The Obama administration estimates that the Forest Service will spend about $1.36 billion this year to fight fires and the Interior Department will shell out $445 million. Those costs have been rising over the past few years as blazes increase in size and intensity.

A coalition of 90 conservation, business and government groups, led by the National Association of State Foresters, said in an Aug. 27 letter to House and Senate appropriations committees that the Interior Department also will have to soon tap into other accounts to pay its share of the firefighting costs.
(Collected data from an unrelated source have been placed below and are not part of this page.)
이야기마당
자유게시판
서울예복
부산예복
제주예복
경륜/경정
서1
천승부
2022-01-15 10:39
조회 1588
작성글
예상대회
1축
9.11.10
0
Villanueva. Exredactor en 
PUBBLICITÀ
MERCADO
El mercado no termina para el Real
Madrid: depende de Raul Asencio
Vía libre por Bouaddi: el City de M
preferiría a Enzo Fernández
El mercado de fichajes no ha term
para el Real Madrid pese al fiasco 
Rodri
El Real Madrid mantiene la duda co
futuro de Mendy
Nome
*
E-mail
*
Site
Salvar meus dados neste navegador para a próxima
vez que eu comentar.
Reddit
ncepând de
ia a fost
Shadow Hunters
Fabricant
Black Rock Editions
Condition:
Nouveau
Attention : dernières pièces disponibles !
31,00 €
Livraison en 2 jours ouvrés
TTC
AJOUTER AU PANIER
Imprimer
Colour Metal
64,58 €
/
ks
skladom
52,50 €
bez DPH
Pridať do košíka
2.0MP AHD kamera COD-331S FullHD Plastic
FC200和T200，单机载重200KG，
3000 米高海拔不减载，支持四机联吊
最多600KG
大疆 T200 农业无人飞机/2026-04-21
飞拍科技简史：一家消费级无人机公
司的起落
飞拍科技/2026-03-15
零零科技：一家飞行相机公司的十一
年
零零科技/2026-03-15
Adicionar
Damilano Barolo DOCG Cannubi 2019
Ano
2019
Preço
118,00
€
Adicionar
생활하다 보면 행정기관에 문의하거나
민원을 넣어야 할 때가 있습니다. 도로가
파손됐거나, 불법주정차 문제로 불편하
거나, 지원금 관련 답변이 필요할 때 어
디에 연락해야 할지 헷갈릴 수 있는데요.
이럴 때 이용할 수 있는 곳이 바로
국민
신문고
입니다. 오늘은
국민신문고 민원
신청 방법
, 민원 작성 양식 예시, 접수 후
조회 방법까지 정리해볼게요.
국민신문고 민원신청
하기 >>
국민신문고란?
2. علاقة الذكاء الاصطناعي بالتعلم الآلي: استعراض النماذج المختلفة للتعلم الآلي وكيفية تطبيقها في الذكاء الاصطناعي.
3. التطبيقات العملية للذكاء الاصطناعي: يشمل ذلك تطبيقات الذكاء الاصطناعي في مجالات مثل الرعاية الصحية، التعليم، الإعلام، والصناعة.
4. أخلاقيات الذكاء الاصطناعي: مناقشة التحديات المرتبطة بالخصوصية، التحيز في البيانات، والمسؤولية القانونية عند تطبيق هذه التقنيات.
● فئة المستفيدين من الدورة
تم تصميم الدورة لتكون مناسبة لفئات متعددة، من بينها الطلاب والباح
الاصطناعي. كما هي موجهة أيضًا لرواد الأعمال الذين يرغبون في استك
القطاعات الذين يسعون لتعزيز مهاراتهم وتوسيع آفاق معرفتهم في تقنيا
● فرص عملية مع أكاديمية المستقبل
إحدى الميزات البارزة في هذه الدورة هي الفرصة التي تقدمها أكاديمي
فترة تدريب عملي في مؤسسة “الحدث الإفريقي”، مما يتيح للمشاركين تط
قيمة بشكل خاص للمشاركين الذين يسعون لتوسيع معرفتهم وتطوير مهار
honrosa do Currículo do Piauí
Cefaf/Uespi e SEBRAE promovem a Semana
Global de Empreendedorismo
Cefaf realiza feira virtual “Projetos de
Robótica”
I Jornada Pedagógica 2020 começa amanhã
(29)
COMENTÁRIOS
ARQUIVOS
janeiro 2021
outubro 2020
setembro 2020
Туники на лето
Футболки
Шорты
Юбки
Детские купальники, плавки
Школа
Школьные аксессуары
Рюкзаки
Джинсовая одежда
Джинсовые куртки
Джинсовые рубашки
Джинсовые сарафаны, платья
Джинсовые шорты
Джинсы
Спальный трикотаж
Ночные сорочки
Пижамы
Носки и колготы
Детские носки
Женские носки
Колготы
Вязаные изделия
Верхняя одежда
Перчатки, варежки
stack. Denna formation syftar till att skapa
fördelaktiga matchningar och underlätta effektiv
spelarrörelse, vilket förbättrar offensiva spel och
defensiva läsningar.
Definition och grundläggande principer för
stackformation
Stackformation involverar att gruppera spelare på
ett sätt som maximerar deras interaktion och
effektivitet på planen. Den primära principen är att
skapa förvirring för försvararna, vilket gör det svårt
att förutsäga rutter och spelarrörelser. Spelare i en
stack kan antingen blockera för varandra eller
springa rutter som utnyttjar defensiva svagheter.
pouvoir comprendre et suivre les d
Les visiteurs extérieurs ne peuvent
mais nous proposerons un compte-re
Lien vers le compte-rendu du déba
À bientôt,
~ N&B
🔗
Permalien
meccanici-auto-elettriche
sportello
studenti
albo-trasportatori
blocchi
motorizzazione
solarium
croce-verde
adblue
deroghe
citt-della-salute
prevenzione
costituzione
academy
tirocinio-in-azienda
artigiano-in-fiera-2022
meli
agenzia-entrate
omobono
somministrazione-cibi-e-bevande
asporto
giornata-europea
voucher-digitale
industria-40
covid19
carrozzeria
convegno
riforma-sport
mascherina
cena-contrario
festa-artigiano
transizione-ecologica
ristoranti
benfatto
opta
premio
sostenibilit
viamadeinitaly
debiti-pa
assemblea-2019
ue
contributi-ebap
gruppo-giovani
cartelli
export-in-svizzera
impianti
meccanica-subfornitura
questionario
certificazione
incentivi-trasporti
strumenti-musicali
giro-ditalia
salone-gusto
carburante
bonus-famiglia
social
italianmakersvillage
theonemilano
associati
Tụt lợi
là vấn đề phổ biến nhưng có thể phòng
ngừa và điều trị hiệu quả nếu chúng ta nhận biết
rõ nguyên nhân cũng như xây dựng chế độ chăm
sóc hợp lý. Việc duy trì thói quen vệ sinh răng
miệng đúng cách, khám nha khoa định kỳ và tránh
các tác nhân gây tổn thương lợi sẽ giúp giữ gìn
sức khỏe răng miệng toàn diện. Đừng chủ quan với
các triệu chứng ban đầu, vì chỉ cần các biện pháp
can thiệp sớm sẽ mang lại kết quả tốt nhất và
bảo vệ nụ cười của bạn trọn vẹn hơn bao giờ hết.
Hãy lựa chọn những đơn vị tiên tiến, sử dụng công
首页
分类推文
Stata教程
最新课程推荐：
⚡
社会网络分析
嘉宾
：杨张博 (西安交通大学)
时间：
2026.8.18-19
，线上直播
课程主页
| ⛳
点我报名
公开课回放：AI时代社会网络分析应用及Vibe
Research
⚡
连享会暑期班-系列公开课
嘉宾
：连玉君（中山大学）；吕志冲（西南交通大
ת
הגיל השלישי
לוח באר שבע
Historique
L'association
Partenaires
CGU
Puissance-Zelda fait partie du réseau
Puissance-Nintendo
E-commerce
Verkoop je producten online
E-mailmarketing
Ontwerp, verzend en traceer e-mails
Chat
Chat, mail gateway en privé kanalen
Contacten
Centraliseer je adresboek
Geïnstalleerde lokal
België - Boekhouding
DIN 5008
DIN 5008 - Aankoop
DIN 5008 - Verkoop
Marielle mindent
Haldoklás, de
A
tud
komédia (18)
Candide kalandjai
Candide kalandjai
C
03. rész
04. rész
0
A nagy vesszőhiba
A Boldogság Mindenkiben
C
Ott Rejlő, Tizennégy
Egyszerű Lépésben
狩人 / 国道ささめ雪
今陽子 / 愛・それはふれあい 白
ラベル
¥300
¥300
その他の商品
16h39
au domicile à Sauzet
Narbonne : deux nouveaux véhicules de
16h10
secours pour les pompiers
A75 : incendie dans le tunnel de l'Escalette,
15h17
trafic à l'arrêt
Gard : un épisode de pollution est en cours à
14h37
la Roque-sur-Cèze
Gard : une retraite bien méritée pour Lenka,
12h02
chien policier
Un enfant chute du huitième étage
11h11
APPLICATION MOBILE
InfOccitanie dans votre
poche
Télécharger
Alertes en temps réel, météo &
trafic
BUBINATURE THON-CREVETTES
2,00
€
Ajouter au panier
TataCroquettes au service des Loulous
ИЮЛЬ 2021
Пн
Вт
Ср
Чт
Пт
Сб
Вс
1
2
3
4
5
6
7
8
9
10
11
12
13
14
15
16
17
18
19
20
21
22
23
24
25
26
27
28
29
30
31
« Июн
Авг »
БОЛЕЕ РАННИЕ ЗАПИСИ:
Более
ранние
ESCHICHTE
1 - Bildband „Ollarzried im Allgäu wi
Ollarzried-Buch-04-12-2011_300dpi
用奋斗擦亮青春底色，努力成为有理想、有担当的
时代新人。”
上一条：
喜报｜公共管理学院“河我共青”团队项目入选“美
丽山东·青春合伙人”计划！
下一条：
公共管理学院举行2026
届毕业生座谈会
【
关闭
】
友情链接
“These transfers mean less forest management, road maintenance, lost jobs, among many more impacts, and long-term increased fire risk and costs,” according to the letter. “Funds that should be used to proactively reduce hazardous forest conditions … are instead redirected towards predictable fire suppression expenses.”

Jim Karels, head of the forester group’s fire committee, said in an interview the government increases the potential for deadlier and costlier fires in the future each time it siphons money away from fire-prevention activities like removing dead trees and clearing dense underbrush.

“It’s not new. It’s not the first time. This one is pretty significant when you’ve got a full month in the fiscal year,” said Karels, who is Florida’s state forester.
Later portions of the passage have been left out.